Les appelants qui ne contestent pas que les activités de « garde-meuble » exercées dans le local objet du bail en litige n'ont fait l'objet ni d'une immatriculation au registre du commerce et des sociétés, ni d'une déclaration d'utilisation jointe à des locaux principaux, soutiennent en premier lieu n'avoir conclu que du chef du caractère accessoire des locaux ; toutefois, il est constant que la société Matraloc Entreprise était immatriculée au registre du commerce pour les seuls locaux, n'appartenant pas au même propriétaire, sis au [...], respectivement déclarés comme établissement principal et secondaire pour leur activité de « Transport régional et international entreposage déménagement particulier industriel garde meubles et toutes activités annexes ou complémentaires s'y rattachant directement ou indirectement » ; il s'ensuit que c'est sans erreur que le premier juge, rappelant qu'est accessoire le local dans lequel le fonds n'est pas directement exploité, la clientèle n'entre pas, l'activité commerciale n'est pas exercée, en a déduit que les locaux objets du litige ne pouvaient être considérés comme des locaux accessoires à l'activité de la société Matraloc Entreprise ; il s'ensuit qu'ils ne sont pas fondés en ce premier moyen.

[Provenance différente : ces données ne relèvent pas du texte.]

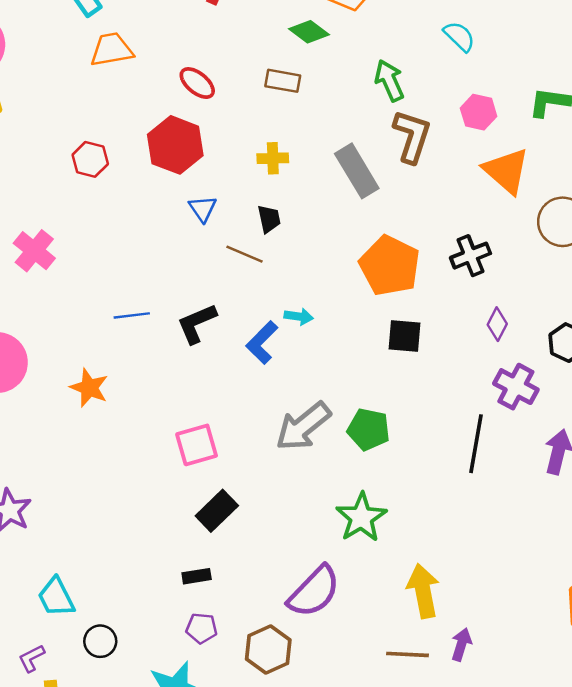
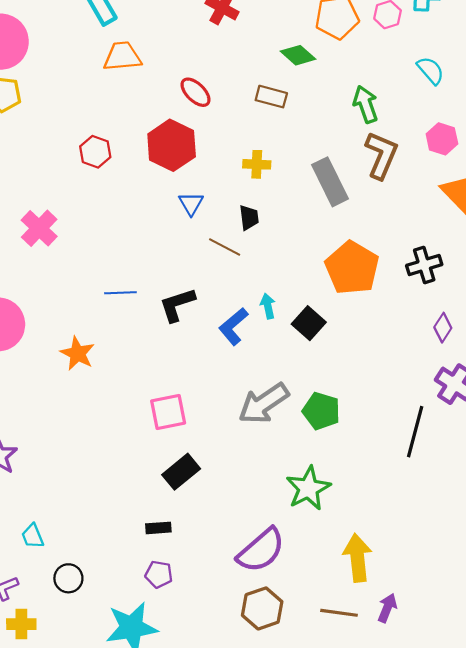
cyan arrow: (299, 317) -> (268, 306), turned -115
black square: (404, 336) -> (309, 323), moved, turned 32
cyan trapezoid: (56, 597) -> (33, 536), size x0.7
brown hexagon: (268, 650) -> (262, 608), moved

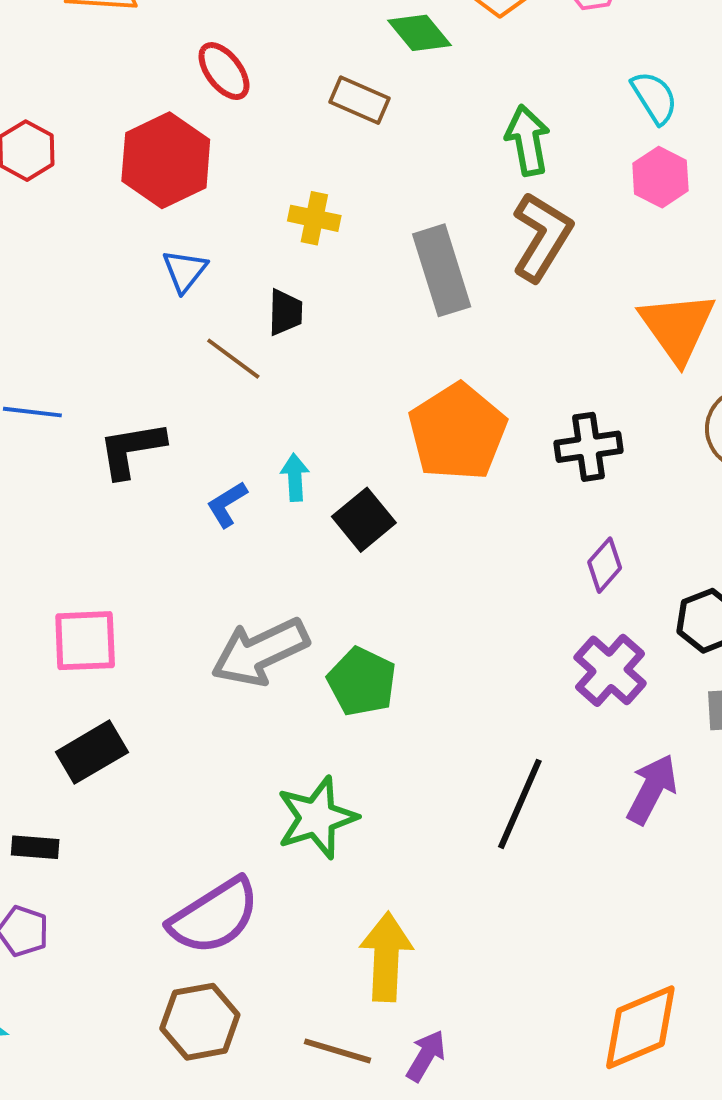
pink hexagon: (442, 139) -> (660, 177), moved
blue L-shape: (233, 326) -> (227, 504), size x0.7
black line: (415, 432) -> (520, 804), moved

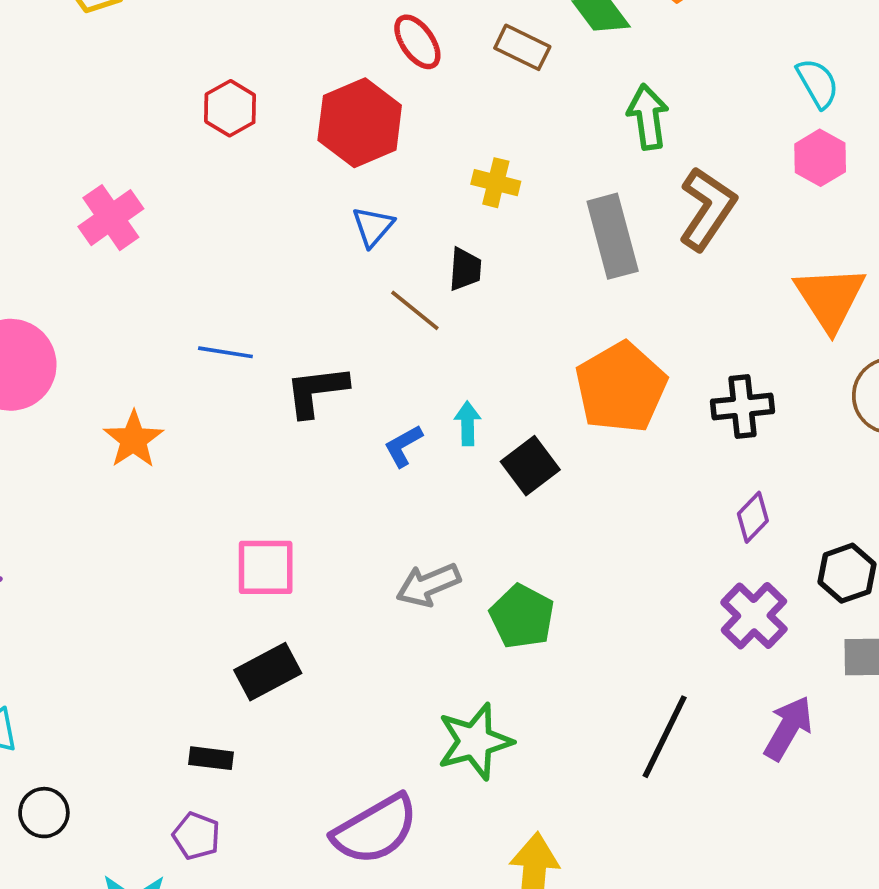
brown rectangle: (360, 100) -> (522, 47), moved
green arrow: (528, 140) -> (648, 117), moved
gray arrow: (260, 652) -> (428, 585), size x0.7

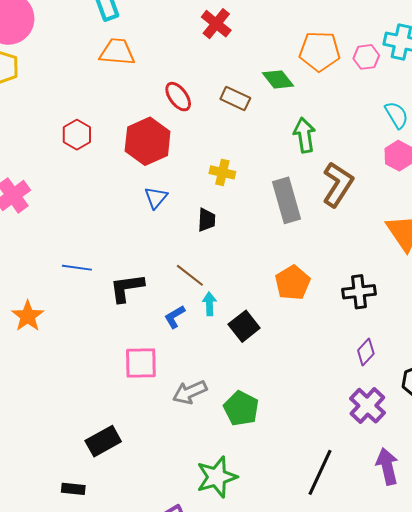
brown line: (415, 310) -> (190, 275), moved
orange pentagon: (621, 388) -> (293, 283), size x0.7
pink square: (266, 567) -> (141, 363), moved
purple arrow: (788, 728) -> (387, 466), turned -42

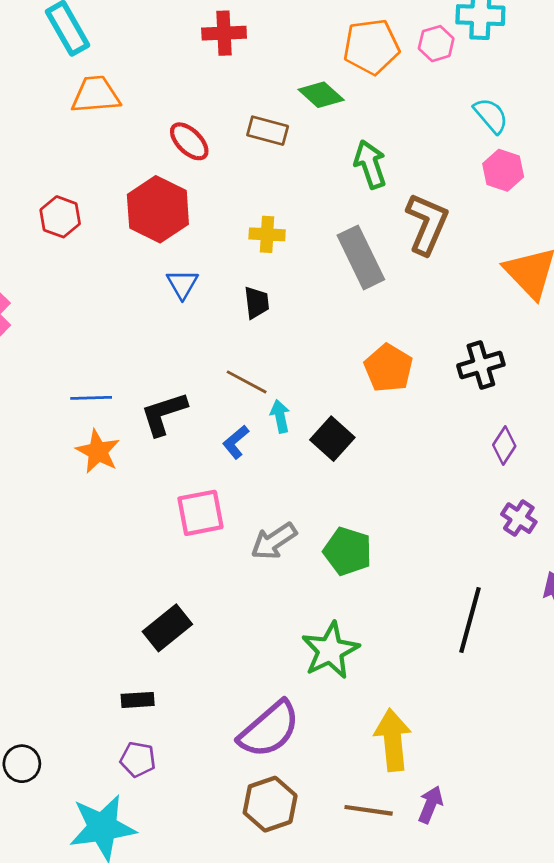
red cross: (216, 24) -> (224, 33), turned -32
orange star: (28, 316) -> (98, 451), moved
purple cross: (367, 406) -> (519, 518), size x0.7

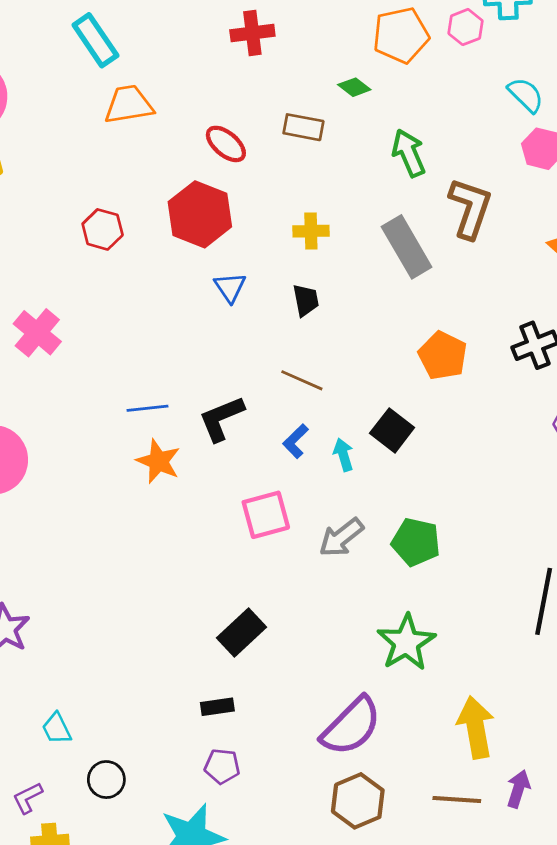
green diamond: (321, 95) -> (354, 87), size x0.7
cyan arrow: (280, 416) -> (343, 455), moved

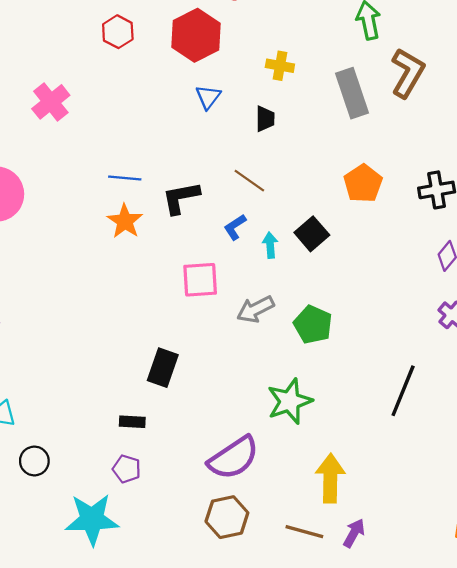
black rectangle: (242, 632) -> (163, 368), turned -39

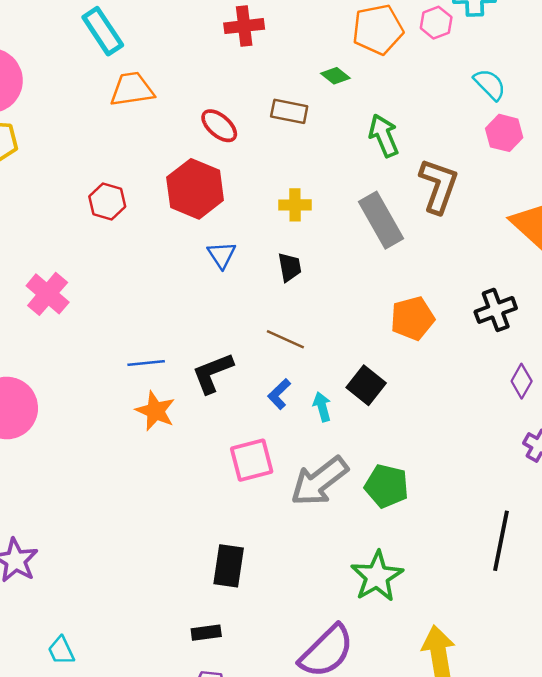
orange pentagon: (363, 183) -> (412, 318), turned 30
gray arrow: (255, 309) -> (319, 481), size x1.4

Ils soutiennent en second lieu que la société Onyx Méditerranée ne s'est prévalue d'aucun motif grave et légitime pour s'opposer au renouvellement du bail, exécuté précédemment comme tel, comme admis dans leurs précédentes écritures, lesquelles devraient être regardées comme aveu judiciaire ; toutefois, ces moyens ne peuvent qu'être écartés comme inopérants, faute de réunion des circonstances ci-avant examinées, leur permettant de solliciter le bénéfice du statut des baux commerciaux en matière tant de renouvellement que d'indemnité d'éviction.

Enfin, les dépens ainsi qu'une somme de 1.500 euros sur le fondement des dispositions de l'article 700 du code de procédure civile, seront supportés par la société Matraloc Déménagement qui succombe.

 

PAR CES MOTIFS

La cour, statuant publiquement, contradictoirement

Confirme le jugement déféré en toutes ses dispositions.

Condamne la société Matraloc Déménagement à payer à la société Onyx Méditerranée une somme de 1.500 euros sur le fondement des dispositions de l'article 700 du code de procédure civile.

Condamne la société Matraloc Déménagement aux entiers dépens.